[<prev] [next>] [<thread-prev] [thread-next>] [day] [month] [year] [list]
Message-ID: <20250227012021.1778144-4-binbin.wu@linux.intel.com>
Date: Thu, 27 Feb 2025 09:20:04 +0800
From: Binbin Wu <binbin.wu@...ux.intel.com>
To: pbonzini@...hat.com,
seanjc@...gle.com,
kvm@...r.kernel.org
Cc: rick.p.edgecombe@...el.com,
kai.huang@...el.com,
adrian.hunter@...el.com,
reinette.chatre@...el.com,
xiaoyao.li@...el.com,
tony.lindgren@...el.com,
isaku.yamahata@...el.com,
yan.y.zhao@...el.com,
chao.gao@...el.com,
linux-kernel@...r.kernel.org,
binbin.wu@...ux.intel.com
Subject: [PATCH v2 03/20] KVM: TDX: Retry locally in TDX EPT violation handler on RET_PF_RETRY
From: Yan Zhao <yan.y.zhao@...el.com>
Retry locally in the TDX EPT violation handler for private memory to reduce
the chances for tdh_mem_sept_add()/tdh_mem_page_aug() to contend with
tdh_vp_enter().
TDX EPT violation installs private pages via tdh_mem_sept_add() and
tdh_mem_page_aug(). The two may have contention with tdh_vp_enter() or
TDCALLs.
Resources SHARED users EXCLUSIVE users
------------------------------------------------------------
SEPT tree tdh_mem_sept_add tdh_vp_enter(0-step mitigation)
tdh_mem_page_aug
------------------------------------------------------------
SEPT entry tdh_mem_sept_add (Host lock)
tdh_mem_page_aug (Host lock)
tdg_mem_page_accept (Guest lock)
tdg_mem_page_attr_rd (Guest lock)
tdg_mem_page_attr_wr (Guest lock)
Though the contention between tdh_mem_sept_add()/tdh_mem_page_aug() and
TDCALLs may be removed in future TDX module, their contention with
tdh_vp_enter() due to 0-step mitigation still persists.

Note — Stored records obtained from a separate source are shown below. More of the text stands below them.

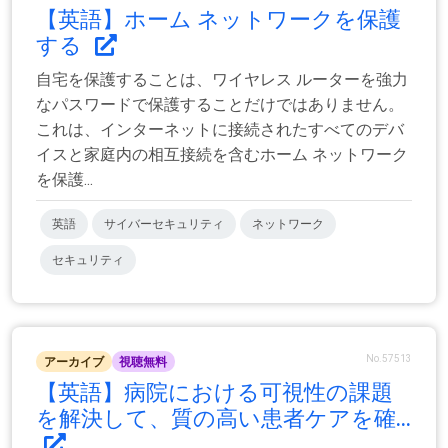
【英語】ホーム ネットワークを保護
する
自宅を保護することは、ワイヤレス ルーターを強力
なパスワードで保護することだけではありません。
これは、インターネットに接続されたすべてのデバ
イスと家庭内の相互接続を含むホーム ネットワーク
を保護...
英語
サイバーセキュリティ
ネットワーク
セキュリティ
No.57513
アーカイブ
視聴無料
【英語】病院における可視性の課題
を解決して、質の高い患者ケアを確...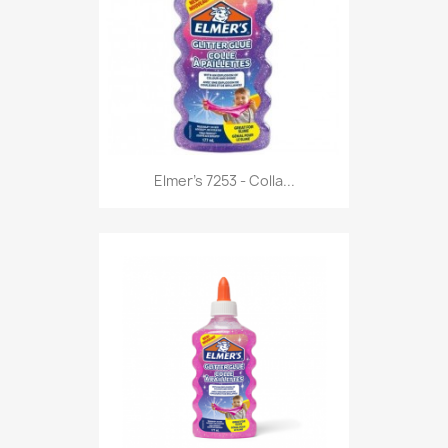
Anteprima

Elmer's 7253 - Colla...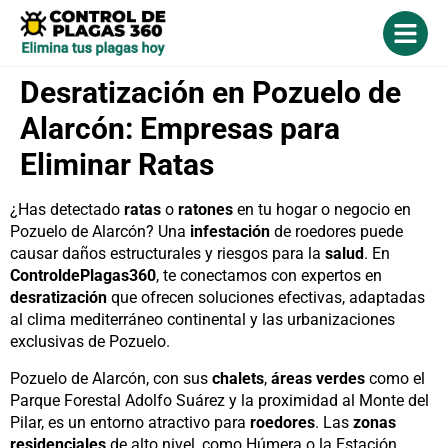
Desratización en Pozuelo de
Alarcón: Empresas para
Eliminar Ratas
¿Has detectado
ratas
o
ratones
en tu hogar o negocio en
Pozuelo de Alarcón? Una
infestación
de roedores puede
causar daños estructurales y riesgos para la
salud
. En
ControldePlagas360
, te conectamos con expertos en
desratización
que ofrecen soluciones efectivas, adaptadas
al clima mediterráneo continental y las urbanizaciones
exclusivas de Pozuelo.
Pozuelo de Alarcón, con sus
chalets
,
áreas verdes
como el
Parque Forestal Adolfo Suárez y la proximidad al Monte del
Pilar, es un entorno atractivo para
roedores
. Las
zonas
residenciales
de alto nivel, como Húmera o la Estación,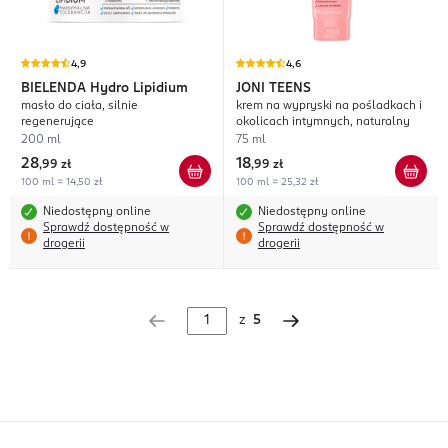
4,9
4,6
BIELENDA
Hydro Lipidium
JONI TEENS
masło do ciała, silnie
krem na wypryski na pośladkach i
regenerujące
okolicach intymnych, naturalny
200 ml
75 ml
28
18
,
99 zł
,
99 zł
100 ml = 14,50 zł
100 ml = 25,32 zł
Niedostępny online
Niedostępny online
Sprawdź dostępność w
Sprawdź dostępność w
drogerii
drogerii
z
5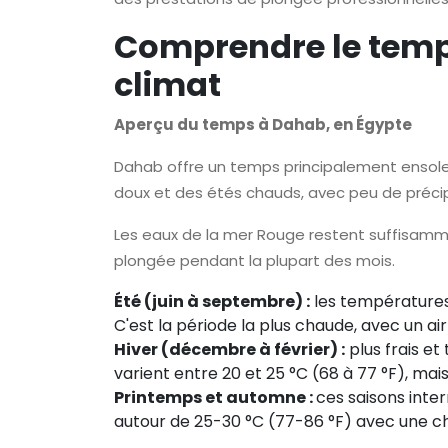
Comprendre le temps
climat
Aperçu du temps à Dahab, en Égypte
Dahab offre un temps principalement ensoleil
doux et des étés chauds, avec peu de précip
Les eaux de la mer Rouge restent suffisamm
plongée pendant la plupart des mois.
Été (juin à septembre) :
les températures
C'est la période la plus chaude, avec un air
Hiver (décembre à février) :
plus frais e
varient entre 20 et 25 °C (68 à 77 °F), mais
Printemps et automne :
ces saisons inte
autour de 25-30 °C (77-86 °F) avec une c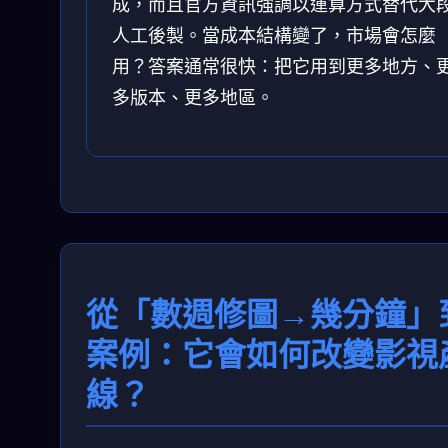
成，而且官方資訊強調以運算方式替代大
人工後製。當成本結構變了，市場會怎麼
用？答案通常很快：把它用到更多地方、
多版本、更多地區。
從「數週修圖→幾分鐘」
案例：它會如何改變影視
線？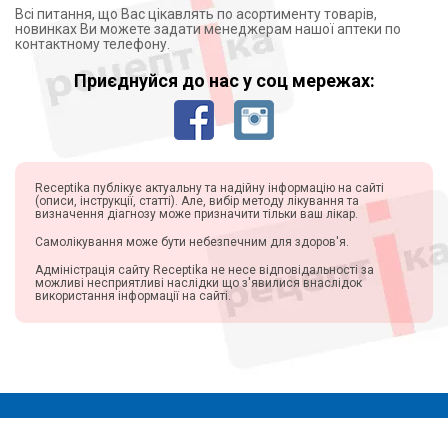
Всі питання, що Вас цікавлять по асортименту товарів,
новинках Ви можете задати менеджерам нашої аптеки по
контактному телефону.
Приєднуйся до нас у соц мережах:
Receptika публікує актуальну та надійну інформацію на сайті
(описи, інструкції, статті). Але, вибір методу лікування та
визначення діагнозу може призначити тільки ваш лікар.
Самолікування може бути небезпечним для здоров'я.
Адміністрація сайту Receptika не несе відповідальності за
можливі несприятливі наслідки що з'явилися внаслідок
використання інформації на сайті.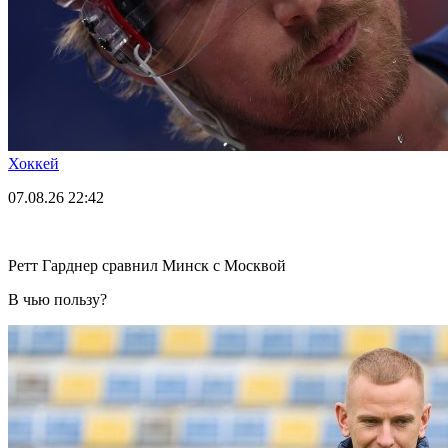
Хоккей
07.08.26
22:42
Ретт Гарднер сравнил Минск с Москвой
В чью пользу?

The TDX module may trigger 0-step mitigation in SEAMCALL TDH.VP.ENTER,
which works as follows:
0. Each TDH.VP.ENTER records the guest RIP on TD entry.
1. When the TDX module encounters a VM exit with reason EPT_VIOLATION, it
checks if the guest RIP is the same as last guest RIP on TD entry.
-if yes, it means the EPT violation is caused by the same instruction
that caused the last VM exit.
Then, the TDX module increases the guest RIP no-progress count.
When the count increases from 0 to the threshold (currently 6),
the TDX module records the faulting GPA into a
last_epf_gpa_list.
-if no, it means the guest RIP has made progress.
So, the TDX module resets the RIP no-progress count and the
last_epf_gpa_list.
2. On the next TDH.VP.ENTER, the TDX module (after saving the guest RIP on
TD entry) checks if the last_epf_gpa_list is empty.
-if yes, TD entry continues without acquiring the lock on the SEPT tree.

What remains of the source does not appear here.